In Cantor’s view, the practice of contextual banking can help financial institutions gain that lost focus, while also ensuring profits for all the parties involved. Gaining — or regaining — the proper focus requires attention to be paid to the “why” of banking transactions, he said.
For instance, contextual banking technology, which employs AI and machine learning, can take the question “Why do you want to pay this invoice?” and turn it into something efficient and lucrative. Why pay this particular bill now instead of, say, waiting a little bit to benefit from possible settlement discounts or currency fluctuations? Why not let the technology analyze various factors to locate advantages tied to interest rates and other parts of the overall financial machine?
“Suddenly,” Cantor said, detailing his vision, “the banking system and its products – not just the account manager – can become an advisor to the client, and help to run the business.”
The rise of contextual banking could also change the role of the corporate treasurer, he said. People in that position usually spend much of their time reconciling invoices instead of asking themselves, in Cantor’s words, “Why am I having to reconcile so many invoices in the first place?”
The technology of contextual banking could automate much of the invoice reconciliation process, figuring out, based on data and past payments, which invoices get paid from what accounts, to what destination and by which date. That could free up corporate treasurers for more “strategic” work, Cantor said.

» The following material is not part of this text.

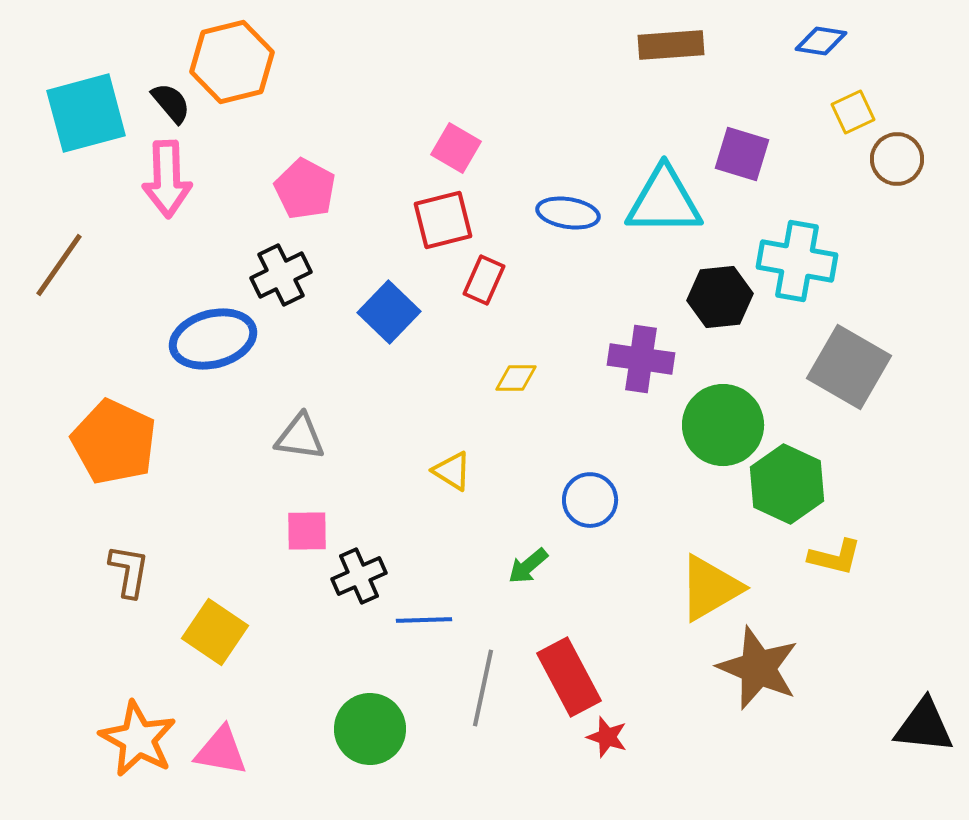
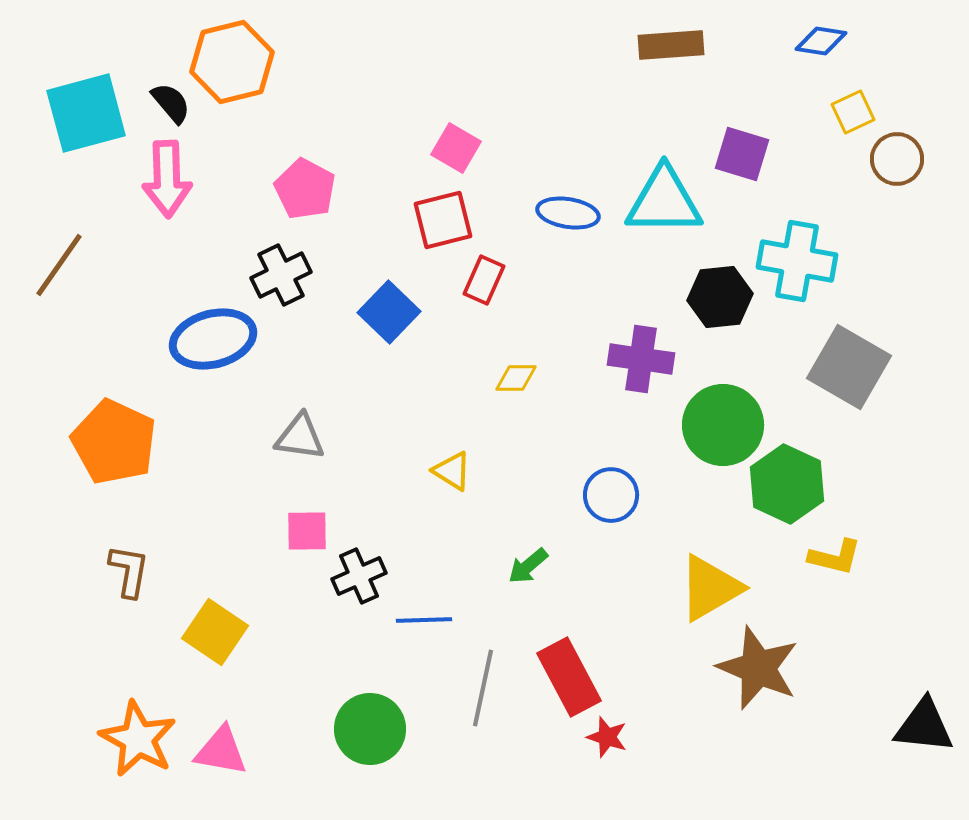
blue circle at (590, 500): moved 21 px right, 5 px up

There is no question that banks — some more quickly than others — are embracing digital technology, AI and machine learning, as payments across the globe become faster and more complex. However, core banking systems still remain bolted into the daily operations of financial institutions. According to Cantor, contextual banking technology does not necessarily mean those core systems need to be ripped out and replaced.
“We are here to give you things that [go] around the core banking,” he told Webster.
Actionable data about B2B payments will continue to accumulate with the financial institutions that facilitate those transactions, and the banking industry will continue to get more competitive, especially as payment technology continues to develop. Those trends could well provide larger openings for contextual banking in the years to come.